"Regretfully, it is now apparent that the effort to repeal and immediately replace the failure of Obamacare will not be successful," Senate Majority Leader Mitch McConnell said in a statement.
Two of McConnell's Senate conservatives announced just hours earlier that they would not support the Republican leader's latest version of legislation to repeal portions of President Barack Obama's landmark 2010 healthcare law and replace them with new, less costly healthcare provisions.
With Republican Senators Mike Lee and Jerry Moran joining Senators Susan Collins and Rand Paul in opposition - and amid a solid wall of opposition from Democrats - McConnell no longer had enough votes to pass a Republican healthcare bill in the 100-member Senate.
It was the latest in a series of healthcare setbacks for Republicans, despite their control of both chambers of Congress and the White House.
It also came after seven straight years of promising voters that they would repeal Obamacare if they were to control Congress and the White House, only to find that the public liked Obamacare more than their proposed substitutes, according to public opinion polls.
The non-partisan Congressional Budget Office has determined that the various versions of Republican healthcare legislation would result in anywhere from 18 million to 23 million people losing their health insurance.
However, Republicans argue that Obamacare is a government over-reach and costs too much money.
Monday's developments had an immediate impact on financial markets as Asian shares stepped back from more than two-year highs today and the dollar extended losses.
In the United States, the latest setback delivered a major political blow to Trump, who has failed to win any major legislative initiative in the first six months of his presidency.
In response, Trump said on Twitter Congress should immediately repeal Obamacare and "start from a clean slate" on a new healthcare plan.

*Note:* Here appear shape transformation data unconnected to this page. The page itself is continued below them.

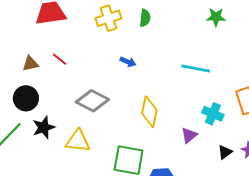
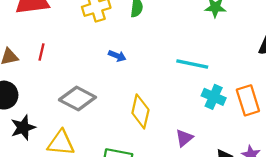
red line: (59, 59) -> (41, 52), turned 63
cyan cross: (213, 114) -> (214, 97), moved

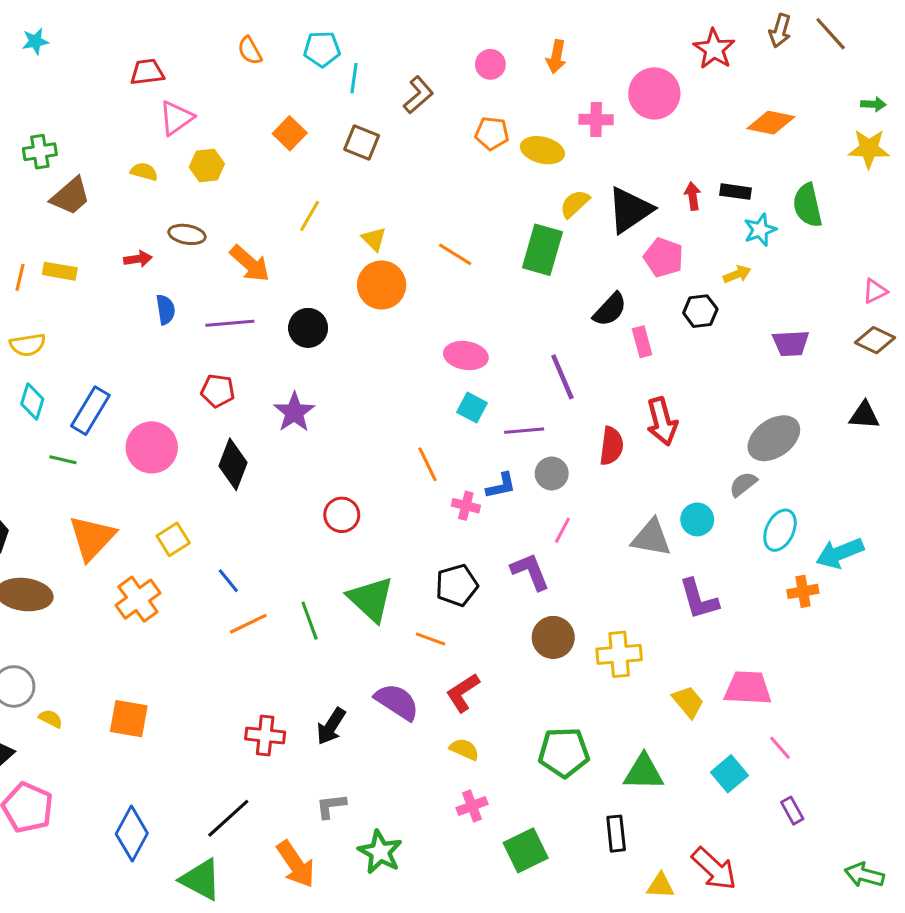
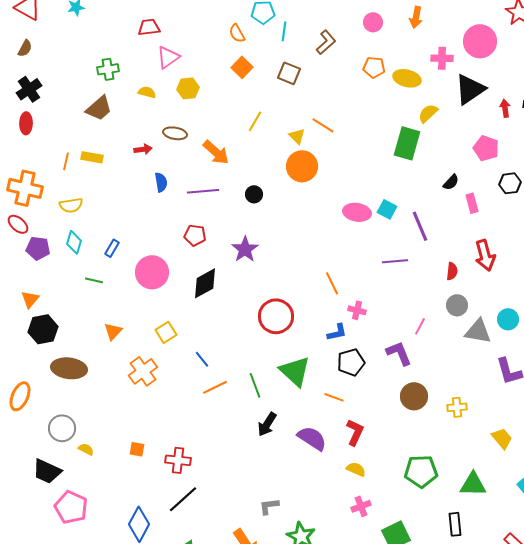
orange semicircle: (250, 51) -> (237, 33), moved
green cross: (40, 152) -> (108, 69), moved
black triangle: (630, 210) -> (470, 89), moved
orange line: (455, 254) -> (323, 125), moved
black semicircle: (610, 310) -> (451, 182), size x0.7
black circle: (308, 328) -> (254, 194), size x0.7
cyan square: (472, 408) -> (387, 209), moved
blue rectangle: (90, 411) -> (112, 248), size x0.6
red semicircle: (611, 446) -> (452, 271), size x0.7
black diamond: (233, 464) -> (205, 283), turned 40
gray circle: (552, 473) -> (457, 305), moved
blue L-shape: (501, 486) -> (337, 332), moved
red circle: (342, 515) -> (276, 316), size x1.5
orange triangle: (92, 538) -> (113, 331), size x0.6
yellow cross: (619, 654) -> (457, 407), size x0.7
red L-shape: (463, 693) -> (355, 432), turned 148
orange square: (129, 719) -> (137, 449), size x0.6
black arrow: (331, 726) -> (267, 424), moved
red cross: (265, 736) -> (178, 460), moved
black line: (228, 818) -> (183, 499), moved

He said Democrats would join such an effort, even though they have refused to have any part of an Obamacare repeal.
McConnell, apparently backing Trump's latest approach, announced that he would try to bring legislation to repeal Obamacare to the Senate floor in coming days, but with a two-year delay in implementation to assure a smooth transition.

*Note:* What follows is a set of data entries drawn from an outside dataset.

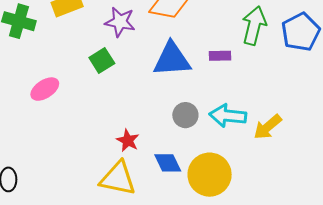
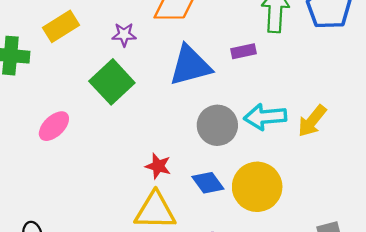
purple star: (120, 22) -> (124, 35), size x0.7
green square: (102, 61) -> (112, 82), size x1.5
gray circle: (185, 115) -> (217, 125), size x1.4

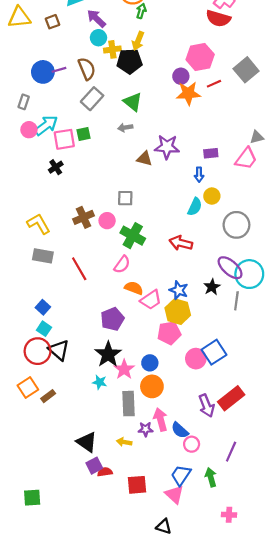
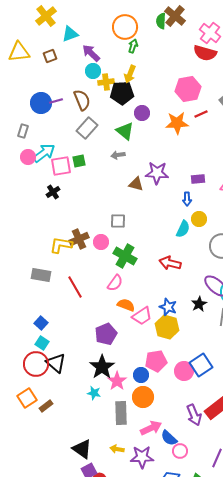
purple circle: (181, 76) -> (142, 113), moved
yellow L-shape: (39, 224) -> (61, 245), moved, turned -50
pink pentagon: (169, 333) -> (156, 361), moved
pink arrow: (161, 420) -> (151, 428), turned 80
purple star: (146, 429) -> (142, 457), moved, size x1.6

That idea was rejected by Republicans months ago in favor of simultaneously repealing and replacing Obamacare in order to avoid chaos in insurance markets.
Republican Senator John McCain, who is recovering from surgery in his home state of Arizona, urged a much different change of course - bipartisanship.
"The Congress must now return to regular order, hold hearings, receive input from members of both parties" and pass a bill that "finally provides Americans with access to quality and affordable health care," McCain said in a statement.
"Start From Scratch"
It was not yet clear whether Republicans would get behind the latest Trump-McConnell plans or McCain's prescription.
Like McCain, Senate Democratic leader Chuck Schumer held out the possibility of bipartisanship. In a statement, he urged Republicans to "start from scratch and work with Democrats on a bill that lowers premiums, provides long-term stability to the markets and improves our health care system."
Republicans in Congress had been hoping to settle on a healthcare bill before an upcoming August recess so they could begin work in earnest in September on a wide-ranging rewrite of the US tax code.
House of Representatives Speaker Paul Ryan had no immediate comment on the next steps he would like to see following the collapse of the healthcare bill in the Senate.
One health industry lobbyist said that, in the run-up to the second collapse of the Senate's healthcare bill this summer, there was growing anger among senators over proposed Medicaid cuts and an amendment by Senator Ted Cruz that would have allowed insurance companies to offer cheaper plans that did not have Obamacare's guaranteed coverage of services such as maternity care.
A similar version of the Senate bill passed the House in May but passage in the Senate was always expected to be more difficult, given the deep tensions between moderates and conservatives.
Moderates worry about cuts to the Medicaid health insurance program for the poor and disabled, while conservatives want those cuts as well as a more dramatic dismantling of Obamacare's framework.
The first version of the Senate bill failed to attract enough support, forcing McConnell's office to revise it in a bid to make it more palatable. That version was released last week.
Senator Bernie Sanders, the former Democratic presidential candidate, celebrated what he termed the "collapse" of the Republican effort.
"This is a great victory for the millions of Americans who stood up and fought back against this dangerous legislation," Sanders said in a statement.